This is not eternal destruction, not eternal judgment; it illustrates the fact that there is accountability in this universe because it is God’s universe, and God is going to bring judgment on those who disobey Him.
The second illustration has to do with a group of angels who disobeyed God. They disobeyed in a certain way and then were judged. We see in the last part of the verse that they are reserved in everlasting chains under darkness for the judgment of the great day.
That judgment is future, so the focus is that they are held now under these eternal chains of darkness. It is talking about present time judgment as a result of a past disobedience. None of this has to do with the doctrine of individual salvation because angels aren’t saved in that sense like human beings are; they don’t have an option of trusting Christ as Savior.
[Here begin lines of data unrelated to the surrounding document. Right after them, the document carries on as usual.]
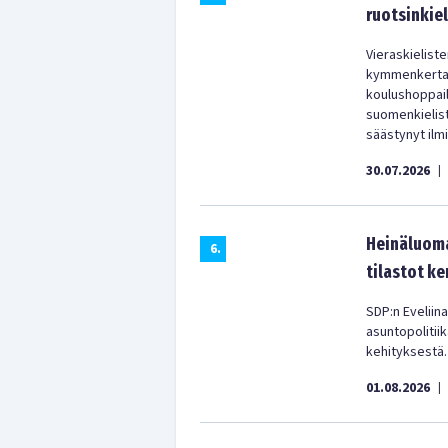
ruotsinkiel
Vieraskielist
kymmenkertain
koulushoppail
suomenkielist
säästynyt ilm
30.07.2026
|
Heinäluoma
6
.
tilastot ke
SDP:n Eveliina
asuntopolitii
kehityksestä.
01.08.2026
|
This is an important verse, and it is important because it helps us understand a somewhat enigmatic episode in the Old Testament. There are questions a lot of people have about this episode and about the interpretation that is most obvious and clear, i.e., an invasion of the human race by a group of fallen angels.
Slide 3
Jude 1:6, “And angels who did not keep their own domain, but abandoned their proper abode, He has kept in eternal bonds under darkness for the judgment of the great day.” “Eternal bonds” is the main thought because it is illustrating God’s certain judgment on those creatures who are disobedient. So He kept these disobedient angels in eternal bonds under darkness for the [future] judgment of the great day.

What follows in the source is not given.